In a way, Trump was right.

There was a conspiracy unfolding behind the scenes, one that both curtailed the protests and coordinated the resistance from CEOs. Both surprises were the result of an informal alliance between left-wing activists and business titans. The pact was formalized in a terse, little-noticed joint statement of the U.S. Chamber of Commerce and AFL-CIO published on Election Day. Both sides would come to see it as a sort of implicit bargain–inspired by the summer’s massive, sometimes destructive racial-justice protests–in which the forces of labor came together with the forces of capital to keep the peace and oppose Trump’s assault on democracy.

It is possible to see this from the author’s point of view. That seems to be that it was critical to not have riots and looting like those which occurred over most of the summer. In order to keep the peace, it was necessary to see that Trump did not win. The validity of the election was secondary, if that.

Their work touched every aspect of the election. They got states to change voting systems and laws and helped secure hundreds of millions in public and private funding.
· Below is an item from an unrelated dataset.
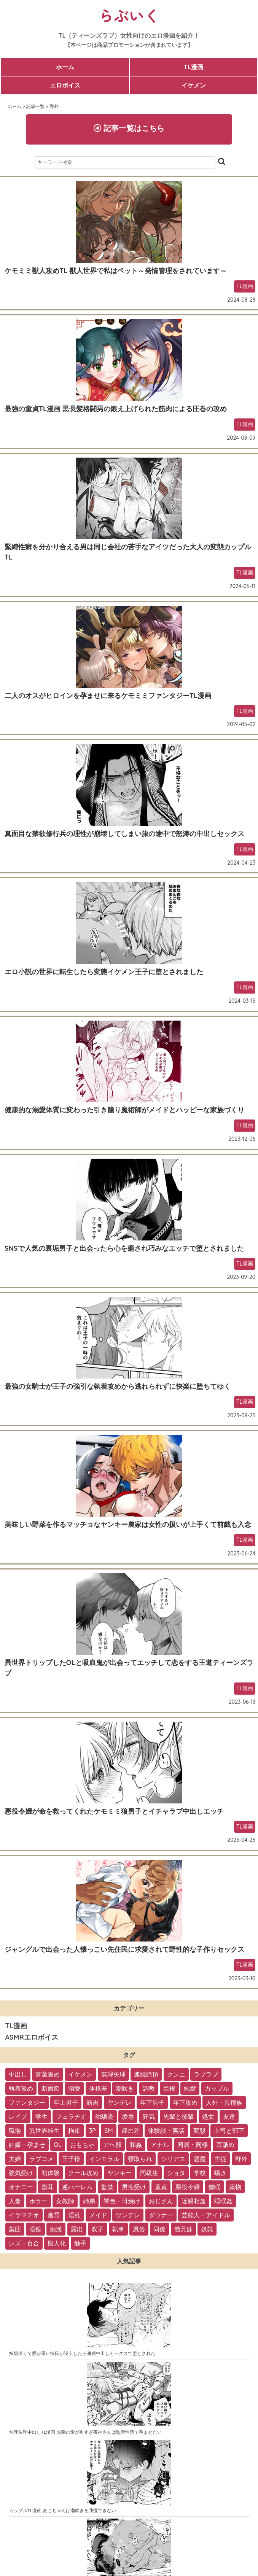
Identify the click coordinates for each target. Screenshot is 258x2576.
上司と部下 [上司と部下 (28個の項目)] (229, 2130)
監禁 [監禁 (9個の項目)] (107, 2187)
They fended off voter-suppression lawsuits, recruited armies of poll workers and got millions of people to vote by mail for the first time. They successfully pressured social media companies to take a harder line against disinformation and used data-driven strategies to fight viral smears.

That is a fairly good example of “newspeak. “Voter Suppression lawsuits” can be translated to voter ID requirements of any type. The “vote by mail” included the absence of voting day requirements or even signature checking. It was wide open for fraud.